**Brief:** Within the entries below, please return exactly the lines from the one with "от това изключително" through the one with "skynda inte kolla", leaving out any pictures.

[Page images and extracted text]
+++++

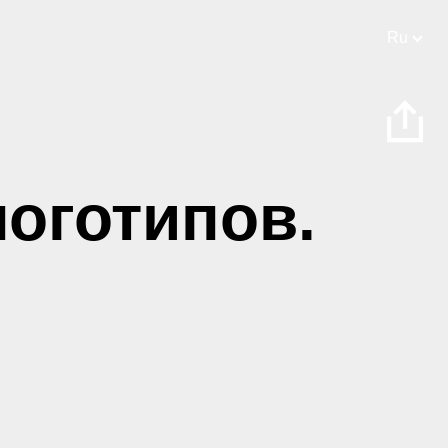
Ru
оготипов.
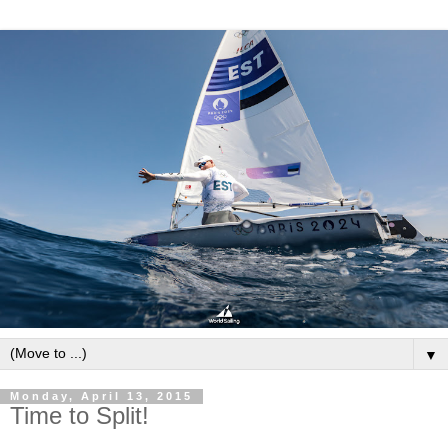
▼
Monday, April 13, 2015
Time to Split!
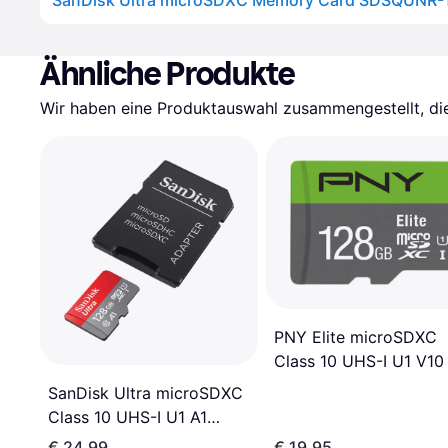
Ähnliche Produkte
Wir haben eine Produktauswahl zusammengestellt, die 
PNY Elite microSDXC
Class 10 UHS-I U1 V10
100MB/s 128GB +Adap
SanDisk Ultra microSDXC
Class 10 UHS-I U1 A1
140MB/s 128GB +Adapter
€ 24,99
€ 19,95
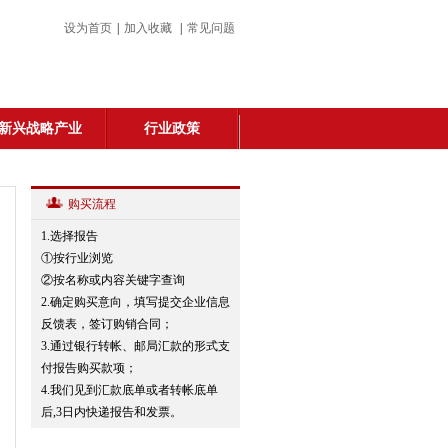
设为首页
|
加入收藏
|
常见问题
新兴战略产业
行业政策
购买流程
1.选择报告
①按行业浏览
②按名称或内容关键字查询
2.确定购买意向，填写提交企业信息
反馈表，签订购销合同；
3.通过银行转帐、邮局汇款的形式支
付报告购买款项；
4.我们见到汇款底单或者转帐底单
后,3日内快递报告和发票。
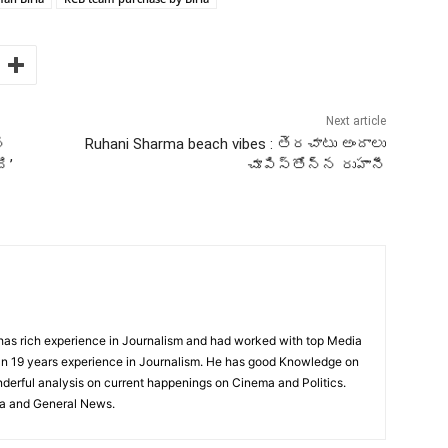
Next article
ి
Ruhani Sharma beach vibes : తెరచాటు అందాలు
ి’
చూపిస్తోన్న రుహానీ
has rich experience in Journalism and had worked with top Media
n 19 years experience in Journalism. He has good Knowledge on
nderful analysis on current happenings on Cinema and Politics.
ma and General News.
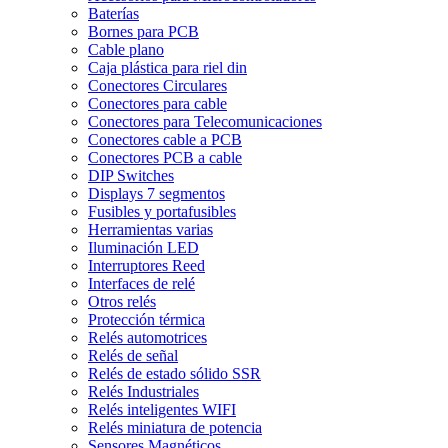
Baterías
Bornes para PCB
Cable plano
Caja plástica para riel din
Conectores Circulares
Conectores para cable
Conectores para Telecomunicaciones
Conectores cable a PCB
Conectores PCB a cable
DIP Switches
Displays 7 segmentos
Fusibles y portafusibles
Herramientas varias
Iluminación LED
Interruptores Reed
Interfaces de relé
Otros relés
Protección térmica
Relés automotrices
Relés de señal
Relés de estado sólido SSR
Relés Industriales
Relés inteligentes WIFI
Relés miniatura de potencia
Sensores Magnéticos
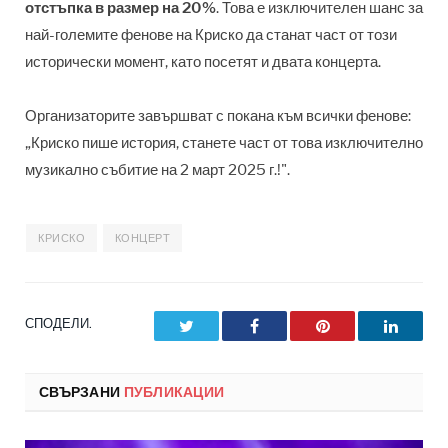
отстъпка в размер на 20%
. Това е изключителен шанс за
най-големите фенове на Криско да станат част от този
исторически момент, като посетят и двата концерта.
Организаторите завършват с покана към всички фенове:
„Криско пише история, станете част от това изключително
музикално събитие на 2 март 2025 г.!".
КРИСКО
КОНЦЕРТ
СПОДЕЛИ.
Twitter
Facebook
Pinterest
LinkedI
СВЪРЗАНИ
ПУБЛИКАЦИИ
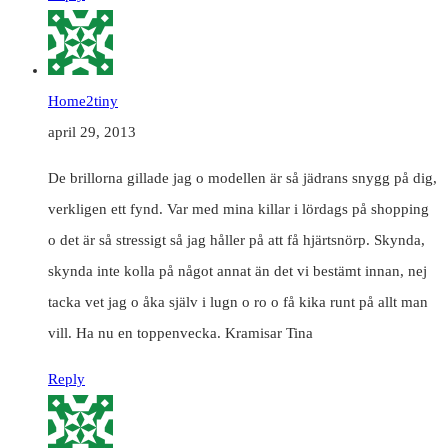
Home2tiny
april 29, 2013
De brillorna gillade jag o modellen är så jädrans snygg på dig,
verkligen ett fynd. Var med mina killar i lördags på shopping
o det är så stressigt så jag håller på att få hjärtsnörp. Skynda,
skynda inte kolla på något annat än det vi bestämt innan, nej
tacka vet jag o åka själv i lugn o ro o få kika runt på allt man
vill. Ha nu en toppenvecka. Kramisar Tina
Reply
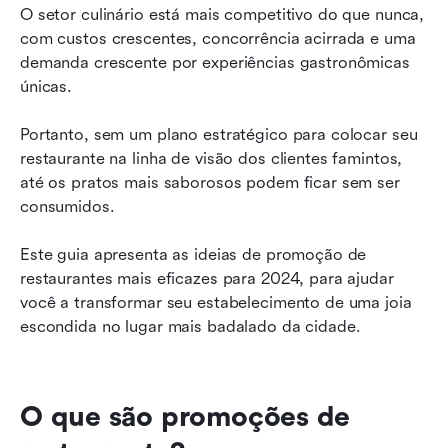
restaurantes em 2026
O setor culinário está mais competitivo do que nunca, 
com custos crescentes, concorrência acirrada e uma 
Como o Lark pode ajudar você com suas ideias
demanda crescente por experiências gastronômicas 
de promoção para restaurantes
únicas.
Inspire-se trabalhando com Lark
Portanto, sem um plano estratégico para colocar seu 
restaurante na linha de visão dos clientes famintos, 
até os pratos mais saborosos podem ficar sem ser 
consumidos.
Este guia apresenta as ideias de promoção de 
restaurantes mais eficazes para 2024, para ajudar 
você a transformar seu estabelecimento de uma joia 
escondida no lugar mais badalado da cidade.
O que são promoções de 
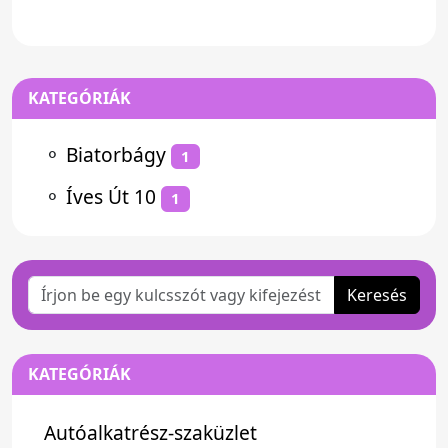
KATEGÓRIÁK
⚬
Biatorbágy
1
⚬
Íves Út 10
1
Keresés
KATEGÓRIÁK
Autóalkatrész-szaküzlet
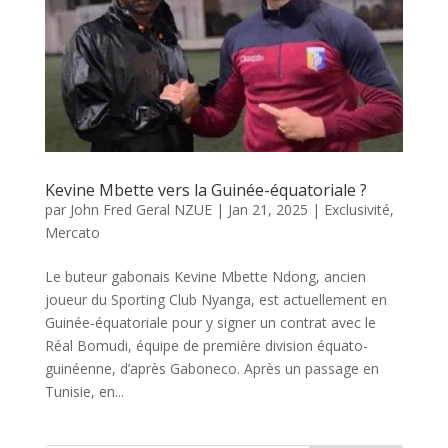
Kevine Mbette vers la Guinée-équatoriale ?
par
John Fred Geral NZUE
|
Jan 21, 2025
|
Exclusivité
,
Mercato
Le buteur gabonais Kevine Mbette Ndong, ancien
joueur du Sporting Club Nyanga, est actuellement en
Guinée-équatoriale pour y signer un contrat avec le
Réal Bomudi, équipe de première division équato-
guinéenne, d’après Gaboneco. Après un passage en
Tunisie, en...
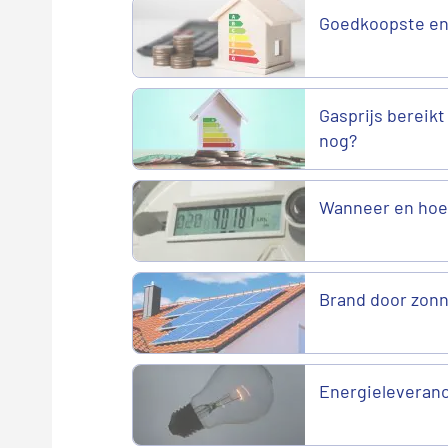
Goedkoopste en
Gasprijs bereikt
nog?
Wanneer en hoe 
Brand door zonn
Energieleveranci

+++++

**Response for this exercise:**
„Криско пише история, станете част от това изключително
музикално събитие на 2 март 2025 г.!".
КРИСКО
КОНЦЕРТ
СПОДЕЛИ.
Twitter
Facebook
Pinterest
LinkedI
СВЪРЗАНИ
ПУБЛИКАЦИИ
Home2tiny
april 29, 2013
De brillorna gillade jag o modellen är så jädrans snygg på dig,
verkligen ett fynd. Var med mina killar i lördags på shopping
o det är så stressigt så jag håller på att få hjärtsnörp. Skynda,
skynda inte kolla på något annat än det vi bestämt innan, nej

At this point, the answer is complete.